Collected data
>>>

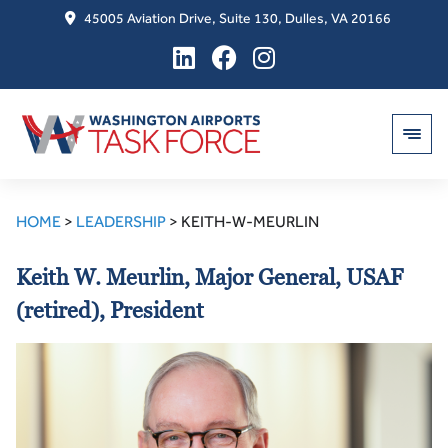
45005 Aviation Drive, Suite 130, Dulles, VA 20166
Skip
to
HOME
>
LEADERSHIP
>
KEITH-W-MEURLIN
content
Keith W. Meurlin, Major General, USAF
(retired), President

<<<

• **Task to complete**:
Transcribe all the lines above exactly; any image among them is skipped.

• **Answer to this problem**:
45005 Aviation Drive, Suite 130, Dulles, VA 20166
Skip
to
HOME
>
LEADERSHIP
>
KEITH-W-MEURLIN
content
Keith W. Meurlin, Major General, USAF
(retired), President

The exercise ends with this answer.